At the time, the word had different meanings for different people. In European collecting circles, the word could describe an antiquity from ancient Rome or Greece. In the United States, with its much shorter view of history, the word "antique" could describe an object made as recently as the Civil War. Businessmen looking to skirt duties tried to use an even vaguer definition, using the word to describe any beautiful and valued item that was less-than-new.
Seeking clarity (and a guidepost for what to collect duty on), the Customs Office polled dealers for a definition and from these formulated one of its own. Antiques, they concluded, were objects that pre-dated the mass production of objects in the 1830s. Since the defining moment went back about 100 years, the office defined an antique as something made over 100 years ago. Duty was collected on objects younger than the century-old divider, and it still is.
"The beauty of this definition is that it's so elastic," says Michael. As the years move forward, so does the cut-off date that delineates an antique.
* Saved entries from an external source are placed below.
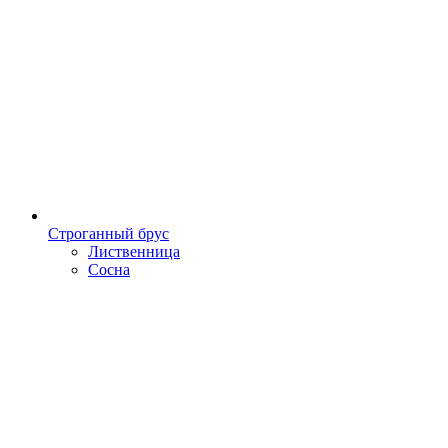
Строганный брус
Лиственница
Сосна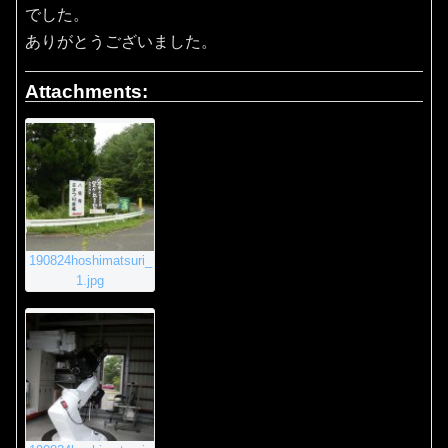
でした。
ありがとうございました。
Attachments:
190824hoshimatsuri_
1.jpg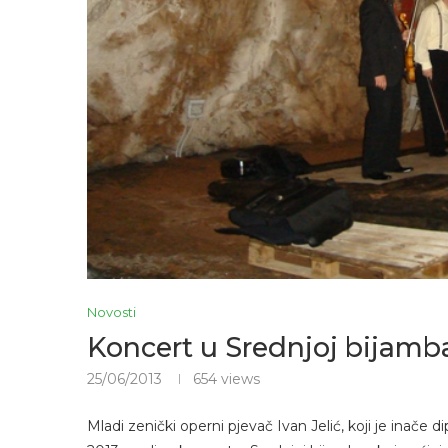
Novosti
Koncert u Srednjoj bijamba
25/06/2013
654
views
Mladi zenički operni pjevač Ivan Jelić, koji je inač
"In a stroke of luck, the Customs Service ended up doing us all a favor," says Michael of the new industry standard. "The one-hundred-year mark may be crude, but it's helpful. We tend to think in terms of centuries. To have that as a gauge gives people a sense of time and distance."
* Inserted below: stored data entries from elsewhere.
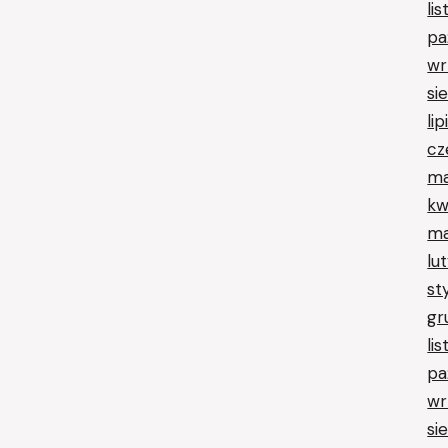
li
pa
wr
si
li
cz
ma
kw
ma
lu
st
gr
li
pa
wr
si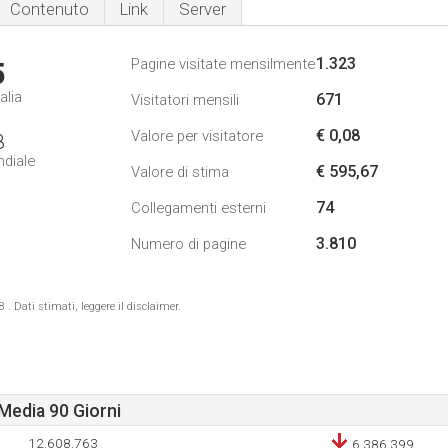
Contenuto
Link
Server
1.323
Pagine visitate mensilmente
5
alia
671
Visitatori mensili
€ 0,08
Valore per visitatore
8
ndiale
€ 595,67
Valore di stima
74
Collegamenti esterni
3.810
Numero di pagine
 Dati stimati, leggere il disclaimer.
Media 90 Giorni
12.608.763
6.386.399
The definition also did away with a lot of the arbitrariness that used to go into deciding what objects should be considered antiques.
"It eliminated the subjective judgments," Michael says. "By having a fixed time gauge in the definition, dealers and appraisers no longer had to judge objects by their artistic merit or their historical significance or how they were made. They no longer had to twist themselves into pretzels trying to convince a customer that something truly is an antique."
The definition has stuck and is now one that collectors and dealers use to separate an antique from a collectible (http://www.pbs.org/wgbh/roadshow/glossary/collectible.html). http://www.pbs.org/wgbh/roadshow/images/enddot.gif[/align][/align]-Julie

01-07-2011, 10:17 AM
I think the debate on how old something has to be to be considered an antique is a funny one. Years ago it was always stated that 100 yrs. was an antique. I think as people ran out of quality antiques readily available to collect and huge antique malls popped up along every major interstate the definition became much more liberal. I stop in "antique shops"all the time and wonder where they are hiding the antiques? That is not to say there aren't great collectibles from the mid 1900's,etc. but calling them antiques is a stretch in my opinion, now if you excuse me as I get off of my soapbox I have to go sort through my antique Star Wars action figures.[:D] As far as the Pepsi bottle is concerned, I see a pontil mark so it is definately pre civil war, end of discussion.